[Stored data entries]
•••••
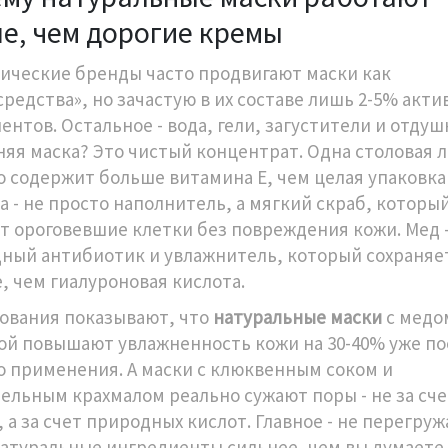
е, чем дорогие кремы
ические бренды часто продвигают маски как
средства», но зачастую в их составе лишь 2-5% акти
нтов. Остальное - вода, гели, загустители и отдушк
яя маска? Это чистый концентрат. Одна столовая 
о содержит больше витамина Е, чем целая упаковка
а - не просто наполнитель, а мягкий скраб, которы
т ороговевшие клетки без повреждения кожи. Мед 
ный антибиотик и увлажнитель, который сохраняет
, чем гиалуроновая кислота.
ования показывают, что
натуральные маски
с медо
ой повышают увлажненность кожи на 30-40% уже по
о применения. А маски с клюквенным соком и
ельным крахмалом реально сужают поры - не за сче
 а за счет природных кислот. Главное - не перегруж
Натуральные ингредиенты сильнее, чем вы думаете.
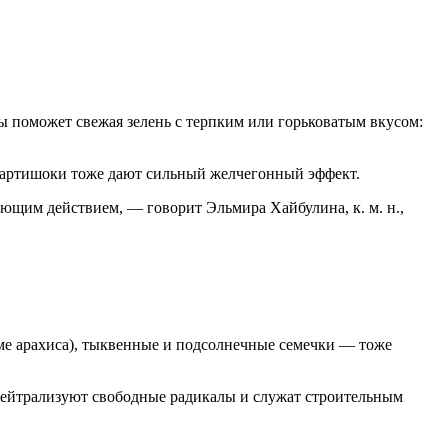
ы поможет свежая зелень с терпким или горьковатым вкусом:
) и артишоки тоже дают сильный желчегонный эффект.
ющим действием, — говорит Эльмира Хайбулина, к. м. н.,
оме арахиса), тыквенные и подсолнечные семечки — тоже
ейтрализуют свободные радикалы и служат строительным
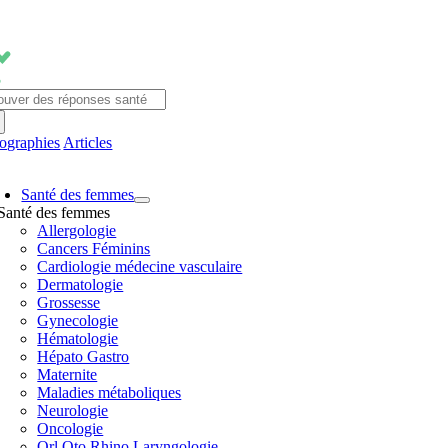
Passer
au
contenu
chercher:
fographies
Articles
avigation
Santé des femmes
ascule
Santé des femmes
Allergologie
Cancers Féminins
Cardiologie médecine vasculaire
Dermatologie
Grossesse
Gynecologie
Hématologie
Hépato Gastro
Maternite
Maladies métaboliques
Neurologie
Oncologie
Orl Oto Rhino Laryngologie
•••••
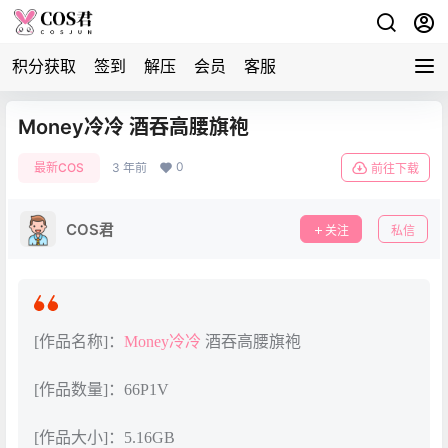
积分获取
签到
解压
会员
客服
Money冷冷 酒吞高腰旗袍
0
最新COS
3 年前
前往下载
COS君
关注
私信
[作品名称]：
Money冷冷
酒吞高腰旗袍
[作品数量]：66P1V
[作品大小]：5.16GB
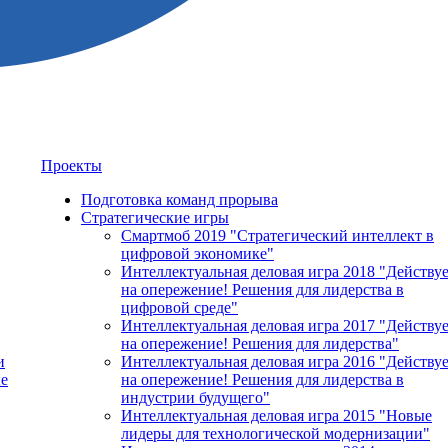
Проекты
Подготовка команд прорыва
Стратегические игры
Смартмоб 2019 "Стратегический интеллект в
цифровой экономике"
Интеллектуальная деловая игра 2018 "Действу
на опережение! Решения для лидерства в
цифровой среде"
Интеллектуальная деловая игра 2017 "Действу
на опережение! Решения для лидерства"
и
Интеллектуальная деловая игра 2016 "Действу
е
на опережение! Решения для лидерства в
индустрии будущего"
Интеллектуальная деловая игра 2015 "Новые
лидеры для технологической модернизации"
•••••
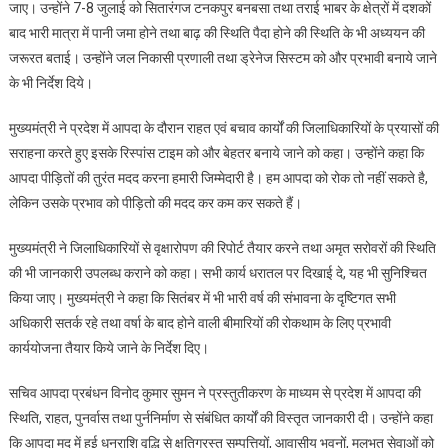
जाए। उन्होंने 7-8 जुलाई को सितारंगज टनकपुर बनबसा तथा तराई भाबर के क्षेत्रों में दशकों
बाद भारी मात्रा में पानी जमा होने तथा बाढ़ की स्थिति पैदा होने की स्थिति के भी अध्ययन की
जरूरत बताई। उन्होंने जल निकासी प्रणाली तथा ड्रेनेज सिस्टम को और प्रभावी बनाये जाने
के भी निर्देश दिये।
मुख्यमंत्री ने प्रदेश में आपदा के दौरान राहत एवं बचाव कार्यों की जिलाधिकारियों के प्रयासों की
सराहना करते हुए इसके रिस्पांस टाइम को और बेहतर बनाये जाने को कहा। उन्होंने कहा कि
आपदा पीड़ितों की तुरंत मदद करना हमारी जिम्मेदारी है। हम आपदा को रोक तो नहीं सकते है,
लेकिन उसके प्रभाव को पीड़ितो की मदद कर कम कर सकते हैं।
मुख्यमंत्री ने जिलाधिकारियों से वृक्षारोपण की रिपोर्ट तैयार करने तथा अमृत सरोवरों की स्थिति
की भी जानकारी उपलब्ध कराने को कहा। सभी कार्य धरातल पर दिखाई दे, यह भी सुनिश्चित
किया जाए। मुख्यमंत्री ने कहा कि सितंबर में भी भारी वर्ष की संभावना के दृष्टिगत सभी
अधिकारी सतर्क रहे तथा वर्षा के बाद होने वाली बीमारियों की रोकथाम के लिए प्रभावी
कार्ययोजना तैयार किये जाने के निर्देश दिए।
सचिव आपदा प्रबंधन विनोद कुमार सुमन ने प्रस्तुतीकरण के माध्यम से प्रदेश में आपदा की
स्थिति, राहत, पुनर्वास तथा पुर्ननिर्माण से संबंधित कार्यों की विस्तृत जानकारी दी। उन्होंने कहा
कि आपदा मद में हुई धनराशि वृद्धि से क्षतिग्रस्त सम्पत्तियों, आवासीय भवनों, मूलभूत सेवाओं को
•••••
* _Work to complete_:
Reproduce exactly the lines above starting at the line containing "чем гиалуроновая кислота." and ending at the line containing "Orl Oto Rhino Laryngologie", including both, but not the pictures.

* _Exercise result_:
, чем гиалуроновая кислота.
ования показывают, что
натуральные маски
с медо
ой повышают увлажненность кожи на 30-40% уже по
о применения. А маски с клюквенным соком и
ельным крахмалом реально сужают поры - не за сче
 а за счет природных кислот. Главное - не перегруж
Натуральные ингредиенты сильнее, чем вы думаете.
ы поможет свежая зелень с терпким или горьковатым вкусом:
) и артишоки тоже дают сильный желчегонный эффект.
ющим действием, — говорит Эльмира Хайбулина, к. м. н.,
оме арахиса), тыквенные и подсолнечные семечки — тоже
ейтрализуют свободные радикалы и служат строительным
Passer
au
contenu
chercher:
fographies
Articles
avigation
Santé des femmes
ascule
Santé des femmes
Allergologie
Cancers Féminins
Cardiologie médecine vasculaire
Dermatologie
Grossesse
Gynecologie
Hématologie
Hépato Gastro
Maternite
Maladies métaboliques
Neurologie
Oncologie
Orl Oto Rhino Laryngologie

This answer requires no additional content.